The most useful framing for compliance in Kubernetes is not “what extra controls do we need” but “which controls are already in place, and can we prove it?” Part 7 maps the practices from Parts 2–6 onto five regulatory frameworks — NIS2, DORA, PCI-DSS, HIPAA, and the Cyber Resilience Act — and covers the two things compliance adds on top of security: audit logging that produces evidence, and log retention that keeps it available. It closes with the platform-specific reality of audit-log coverage and cost on MKS and SKE.
Key takeaways:
- Compliance is mostly the security and operations work from earlier parts, viewed through a regulatory lens and backed by evidence.
- Retention obligations differ sharply — DORA five years, HIPAA six, PCI-DSS twelve months with three immediately queryable; CRA sets no log-retention period but a ten-year technical-documentation/SBOM duration.
- OVH MKS produces real object-level
kube-apiserveraudit logs; STACKIT SKE’s Kubernetes-API audit integration was still not generally available as of mid-2026. - Storing and querying those logs is a separately-billed service on both platforms — audit retention is not bundled into the base cluster price.
The through-line🔗
Three themes run across all seven parts, and noticing them makes the series cohere:
Day-1 versus Day-2. Almost every failure mode in the series is invisible on Day-1 and expensive on Day-2 — a missing PDB, an unset request, an image with no debug path, an absent audit log. The practices are cheap to apply up front and hard to retrofit into a running cluster.

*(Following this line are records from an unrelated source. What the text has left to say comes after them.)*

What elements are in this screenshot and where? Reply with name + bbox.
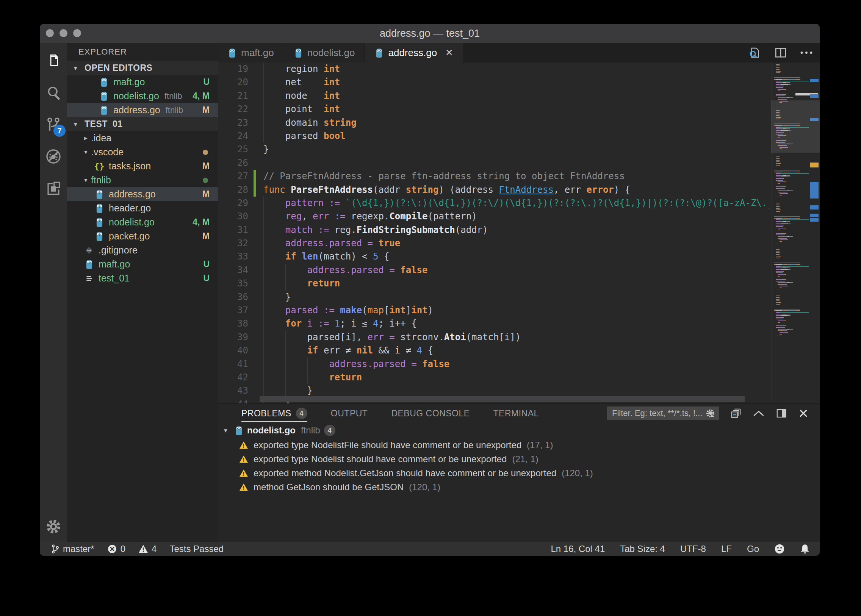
filter-icon[interactable] (705, 409, 715, 418)
tree-item-tasks.json[interactable]: {} tasks.json M (67, 159, 218, 173)
close-window-button[interactable] (46, 29, 54, 37)
status-item-4[interactable]: 4 (139, 544, 156, 554)
code-line-26[interactable]: 26 (218, 156, 770, 170)
code-line-35[interactable]: 35 return (218, 277, 770, 290)
code-line-19[interactable]: 19 region int (218, 63, 770, 76)
code-line-21[interactable]: 21 node int (218, 90, 770, 103)
problems-filter-input[interactable]: Filter. Eg: text, **/*.ts, !... (607, 407, 719, 420)
status-item-tab-size-4[interactable]: Tab Size: 4 (620, 544, 665, 554)
status-item-0[interactable]: 0 (107, 544, 126, 554)
tree-item-.gitignore[interactable]: .gitignore (67, 243, 218, 257)
git-status-badge: U (203, 259, 209, 269)
activity-extensions[interactable] (44, 179, 63, 197)
problem-row[interactable]: exported type Nodelist should have comme… (218, 452, 820, 466)
code-line-43[interactable]: 43 } (218, 384, 770, 398)
tree-item-ftnlib[interactable]: ▾ ftnlib (67, 173, 218, 187)
code-line-23[interactable]: 23 domain string (218, 116, 770, 130)
tree-item-nodelist.go[interactable]: nodelist.go 4, M (67, 215, 218, 229)
code-line-41[interactable]: 41 address.parsed = false (218, 358, 770, 371)
code-line-34[interactable]: 34 address.parsed = false (218, 264, 770, 277)
bottom-panel: PROBLEMS 4 OUTPUT DEBUG CONSOLE TERMINAL… (218, 404, 820, 542)
code-line-28[interactable]: 28 func ParseFtnAddress(addr string) (ad… (218, 183, 770, 196)
problems-file-group[interactable]: ▾ nodelist.go ftnlib 4 (218, 423, 820, 438)
code-line-38[interactable]: 38 for i := 1; i ≤ 4; i++ { (218, 317, 770, 330)
code-line-27[interactable]: 27 // ParseFtnAddress - parse ftn-addres… (218, 170, 770, 183)
gutter (253, 237, 256, 250)
git-status-badge: U (203, 77, 209, 87)
tab-nodelist.go[interactable]: nodelist.go (284, 43, 365, 63)
status-item-feedback-smiley-icon[interactable] (774, 544, 785, 554)
tab-maft.go[interactable]: maft.go (218, 43, 284, 63)
code-line-31[interactable]: 31 match := reg.FindStringSubmatch(addr) (218, 223, 770, 237)
tree-item-header.go[interactable]: header.go (67, 201, 218, 215)
gutter (253, 304, 256, 317)
go-file-icon (99, 91, 109, 101)
sidebar-title: EXPLORER (67, 43, 218, 61)
panel-tab-terminal[interactable]: TERMINAL (493, 404, 539, 423)
status-item-tests-passed[interactable]: Tests Passed (169, 544, 224, 554)
panel-tab-output[interactable]: OUTPUT (331, 404, 368, 423)
split-editor-icon[interactable] (774, 46, 787, 59)
activity-files[interactable] (44, 52, 63, 70)
code-line-22[interactable]: 22 point int (218, 103, 770, 116)
status-item-ln-16-col-41[interactable]: Ln 16, Col 41 (551, 544, 605, 554)
open-editors-header[interactable]: ▾ OPEN EDITORS (67, 61, 218, 75)
code-line-30[interactable]: 30 reg, err := regexp.Compile(pattern) (218, 210, 770, 223)
close-panel-icon[interactable] (798, 409, 808, 418)
zoom-window-button[interactable] (73, 29, 81, 37)
title-bar[interactable]: address.go — test_01 (40, 24, 820, 43)
status-item-go[interactable]: Go (747, 544, 759, 554)
status-item-bell-icon[interactable] (800, 544, 810, 554)
change-gutter-marker (253, 183, 256, 196)
overview-marker (810, 205, 819, 209)
code-line-33[interactable]: 33 if len(match) < 5 { (218, 250, 770, 263)
code-line-39[interactable]: 39 parsed[i], err = strconv.Atoi(match[i… (218, 331, 770, 344)
status-item-lf[interactable]: LF (721, 544, 732, 554)
minimize-window-button[interactable] (60, 29, 68, 37)
activity-debug[interactable] (44, 148, 63, 165)
code-line-25[interactable]: 25 } (218, 143, 770, 156)
maximize-panel-icon[interactable] (753, 410, 764, 417)
status-item-master-[interactable]: master* (51, 544, 94, 554)
tree-item-test_01[interactable]: test_01 U (67, 271, 218, 285)
tab-address.go[interactable]: address.go ✕ (365, 43, 463, 63)
feedback-smiley-icon (774, 544, 785, 554)
activity-source-control[interactable]: 7 (44, 116, 63, 134)
status-item-utf-8[interactable]: UTF-8 (680, 544, 706, 554)
tree-item-.idea[interactable]: ▸ .idea (67, 131, 218, 145)
code-line-36[interactable]: 36 } (218, 291, 770, 304)
panel-tab-problems[interactable]: PROBLEMS 4 (241, 404, 307, 423)
horizontal-scrollbar[interactable] (260, 396, 745, 402)
problem-row[interactable]: exported method Nodelist.GetJson should … (218, 466, 820, 480)
tree-item-address.go[interactable]: address.go M (67, 187, 218, 201)
more-actions-icon[interactable] (800, 50, 813, 55)
code-line-37[interactable]: 37 parsed := make(map[int]int) (218, 304, 770, 317)
close-tab-icon[interactable]: ✕ (445, 47, 453, 58)
code-line-40[interactable]: 40 if err ≠ nil && i ≠ 4 { (218, 344, 770, 357)
code-editor[interactable]: 19 region int 20 net int 21 node int 22 … (218, 63, 820, 404)
open-preview-icon[interactable] (748, 46, 761, 60)
problems-count-badge: 4 (296, 408, 307, 419)
code-line-42[interactable]: 42 return (218, 371, 770, 384)
settings-gear-button[interactable] (45, 518, 62, 535)
problem-row[interactable]: exported type NodelistFile should have c… (218, 438, 820, 452)
open-editor-address.go[interactable]: address.go ftnlib M (67, 103, 218, 117)
code-line-32[interactable]: 32 address.parsed = true (218, 237, 770, 250)
minimap-viewport[interactable] (771, 101, 820, 153)
code-line-29[interactable]: 29 pattern := `(\d{1,})(?:\:)(\d{1,})(?:… (218, 196, 770, 210)
tree-item-.vscode[interactable]: ▾ .vscode (67, 145, 218, 159)
tree-item-packet.go[interactable]: packet.go M (67, 229, 218, 243)
panel-tab-debug-console[interactable]: DEBUG CONSOLE (391, 404, 469, 423)
code-line-20[interactable]: 20 net int (218, 76, 770, 89)
tree-item-maft.go[interactable]: maft.go U (67, 257, 218, 271)
tree-root-header[interactable]: ▾ TEST_01 (67, 117, 218, 131)
gutter (253, 398, 256, 404)
open-editor-maft.go[interactable]: maft.go U (67, 75, 218, 89)
open-editor-nodelist.go[interactable]: nodelist.go ftnlib 4, M (67, 89, 218, 103)
activity-search[interactable] (44, 84, 63, 102)
code-line-24[interactable]: 24 parsed bool (218, 130, 770, 143)
panel-layout-icon[interactable] (776, 408, 787, 419)
collapse-all-icon[interactable] (730, 408, 741, 419)
window-title: address.go — test_01 (40, 24, 820, 43)
problem-row[interactable]: method GetJson should be GetJSON (120, 1… (218, 480, 820, 494)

The platform actually matters. “It depends on your provider” is made concrete throughout with OVH MKS, STACKIT SKE, and OpenShift. The differences are not cosmetic: managed Cluster Autoscaler versus a CRD, a two-hour drain limit, no customer etcd-encryption toggle, object-level audit logs on one platform and not the other. The vanilla-Kubernetes practice is the baseline; the provider determines which knobs you actually get to turn.

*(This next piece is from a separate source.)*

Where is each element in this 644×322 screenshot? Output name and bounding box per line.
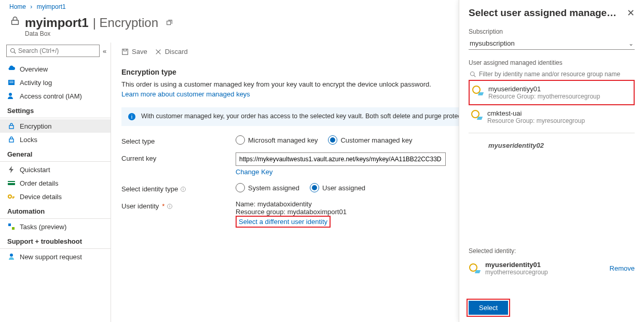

Security becomes compliance. The RBAC, Pod Security Admission, NetworkPolicy, image signing, and audit logging from Parts 5 and 6 are not separate from Part 7 — they are the technical implementation of what NIS2, DORA, PCI-DSS, HIPAA, and the CRA require. Compliance work adds the mapping and the evidence, not a second set of controls.
Related deep-dives🔗
Several topics touched here have their own dedicated series on this blog:
- Choosing a log backend for the retention requirements in Part 7 — the Elasticsearch vs. OpenSearch vs. Loki vs. Quickwit vs. ClickHouse comparison and the managed log archiving series.

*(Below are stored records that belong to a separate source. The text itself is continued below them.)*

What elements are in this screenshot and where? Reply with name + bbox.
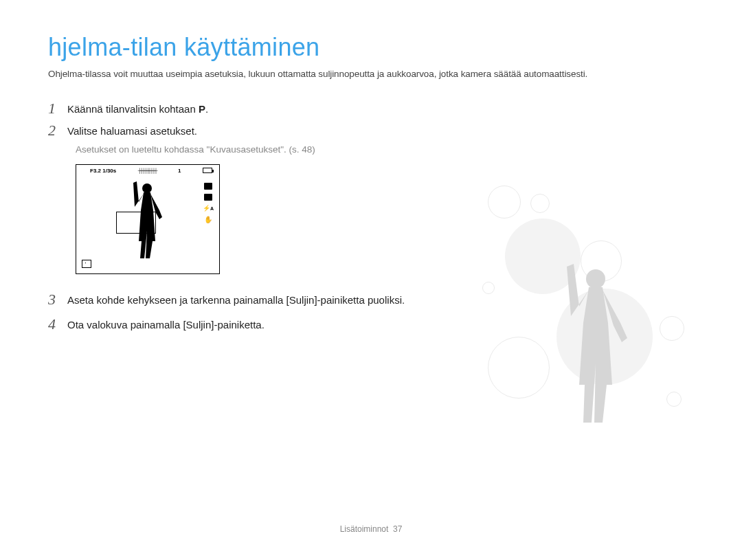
svg-point-0	[142, 183, 152, 193]
focus-frame-icon	[116, 212, 156, 234]
step-2: 2 Valitse haluamasi asetukset.	[48, 122, 419, 139]
step-number: 4	[48, 315, 67, 333]
decorative-bubbles	[467, 186, 715, 460]
step-3: 3 Aseta kohde kehykseen ja tarkenna pain…	[48, 291, 419, 309]
step-4: 4 Ota valokuva painamalla [Suljin]-paini…	[48, 315, 419, 333]
step-number: 1	[48, 100, 67, 117]
flash-auto-icon: ⚡A	[203, 205, 214, 212]
step-list: 1 Käännä tilanvalitsin kohtaan P. 2 Vali…	[48, 100, 419, 334]
footer-page: 37	[393, 524, 402, 534]
step-text: Valitse haluamasi asetukset.	[67, 122, 197, 138]
page-footer: Lisätoiminnot 37	[0, 524, 742, 534]
decorative-silhouette	[546, 254, 636, 436]
resolution-icon	[204, 183, 212, 190]
footer-section: Lisätoiminnot	[340, 524, 389, 534]
step-text-before: Käännä tilanvalitsin kohtaan	[67, 103, 196, 115]
step-note: Asetukset on lueteltu kohdassa "Kuvausas…	[76, 144, 419, 155]
counter-display: 1	[178, 168, 181, 174]
step-text: Ota valokuva painamalla [Suljin]-painike…	[67, 315, 265, 332]
stabilization-icon: ✋	[204, 216, 212, 223]
step-text-after: .	[205, 103, 208, 115]
camera-side-icons: ⚡A ✋	[203, 183, 214, 223]
step-1: 1 Käännä tilanvalitsin kohtaan P.	[48, 100, 419, 117]
svg-point-1	[586, 269, 605, 289]
step-text: Käännä tilanvalitsin kohtaan P.	[67, 100, 208, 116]
camera-screen-illustration: F3.2 1/30s ┼┼┼┼┼┼┼┼┼ 1 ⚡A ✋	[76, 164, 220, 274]
step-number: 2	[48, 122, 67, 139]
intro-text: Ohjelma-tilassa voit muuttaa useimpia as…	[48, 69, 694, 79]
aperture-shutter-display: F3.2 1/30s	[90, 168, 116, 174]
camera-top-bar: F3.2 1/30s ┼┼┼┼┼┼┼┼┼ 1	[90, 168, 212, 174]
mode-indicator-icon	[82, 260, 91, 268]
step-number: 3	[48, 291, 67, 309]
mode-symbol: P	[199, 103, 205, 115]
step-text: Aseta kohde kehykseen ja tarkenna painam…	[67, 291, 405, 307]
battery-icon	[203, 168, 212, 173]
exposure-scale-icon: ┼┼┼┼┼┼┼┼┼	[138, 168, 157, 173]
page-title: hjelma-tilan käyttäminen	[48, 33, 694, 62]
metering-icon	[204, 194, 212, 201]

- A full observability stack on OVH MKS in practice — SigNoz on OVH infrastructure.
- Running GPU inference workloads on the same managed platform — LLM inference on OVH.
Where to start🔗
If you have no strong prior, read the parts in order — they build on each other. If you are here to fix something specific, use the summaries above to jump to the chapter that names your problem, and follow the cross-links back into the others as you go. The whole series assumes production intent: every practice is there because its absence eventually turns into an incident.